Residents and visitors can expect to see more smoke from fires deliberately set from an area north of Reno, around Lake Tahoe and south to the California line.

“It’s going to be in everyone’s backyard a lot more,” Rita Ayers-Vollmer, a spokeswoman for Humboldt Toiyabe National Forest, told the Reno Gazette-Journal.

Crews plan to burn roughly 300 acres along the Carson Range in 2013 — twice as much as last year and significantly more than the roughly 200 acres deliberately burned most years, said Steve Howell, a fuels specialist in the Carson Ranger District.

“It’s starting to be more and more acres. We’re trying to do more every year,” Howell said.

Prescribed burns typically target the forest’s so-called “understory” — brush, shrubs and saplings that, combined with pine needles, pine cones and other ground litter, can carry a wildfire into treetops while quickly spreading.

On the down side, prescribed fires sometimes escape control, morphing into wildfires. One set by the National Park Service near Los Alamos, N.M., in 2000 blew out of control, forcing evacuation of the entire city and destroying 235 homes.

In March of last year, a 50-acre burn started southwest of Denver by the Colorado State Forest Service exploded out of control and burned for a week, killing three and destroying more than 20 structures. The disaster prompted some critics to question whether the benefits of prescribed fires might be outweighed by their potential risk.

“Those things do happen. The risk factor is definitely there,” said Roger Walker, a professor and forestry expert at the University of Nevada, Reno.

Crews in Nevada recently conducted sizeable burns in Dog Valley outside Verdi and in Whites Creek Canyon south of Reno, and might do another one soon near Markleeville, Calif. Officials also plan a 100-acre burn along the East Fork of the Walker River.

At Lake Tahoe, 750 acres have been torched since October as part of an annual program covering about 1,200 acres, said Cheva Heck, a spokeswoman for the U.S. Forest Service Lake Tahoe Basin Management Unit.

Other methods to treat forest fuels include mechanical thinning of overgrown forests and the use of livestock to graze flammable ground vegetation.

Areas treated with prescribed fire or thinning — or sometimes both — can essentially serve as a sort of speed bump in forested terrain, slowing a wildfire’s spread and allowing firefighters a chance to gain ground.

Controlled burns can only occur when certain wind and humidity conditions exist, and planned fires often have to be canceled when they don’t.

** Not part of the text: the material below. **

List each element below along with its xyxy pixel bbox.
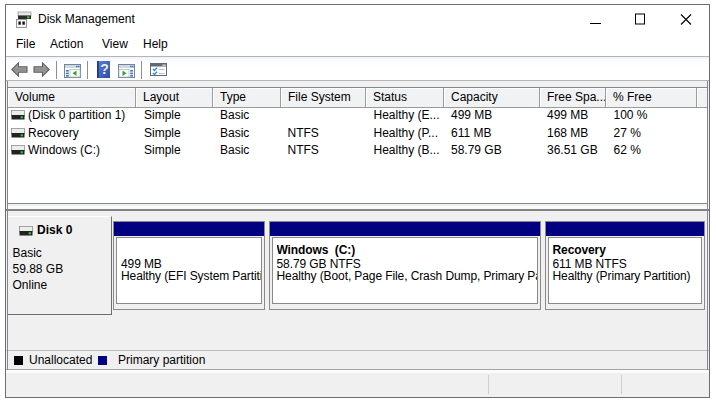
svg-text:?: ? (100, 61, 109, 77)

That was the case last year, when drought conditions limited the amount of federal, state and private land treated nationwide by prescribed fire to about 1.9 million acres, according to the fire center. Typically, between 2 million and 3 million acres of land is treated.

When feasible, prescribed fires are a desirable method to treat fire fuels because the process is so affordable, Romero said. It typically costs between $30 and $200 to burn an acre of forest with fire compared to $250 to $1,000 per acre for mechanical thinning, Romero said.

Impacts from uncontrolled wildfires are far more significant to people and prescribed fires have definitely shown their worth in reducing that overall danger, he said.

“It’s a constant balancing act,” Romero said. “Fire is going to come visit at some point. We know that through experience.”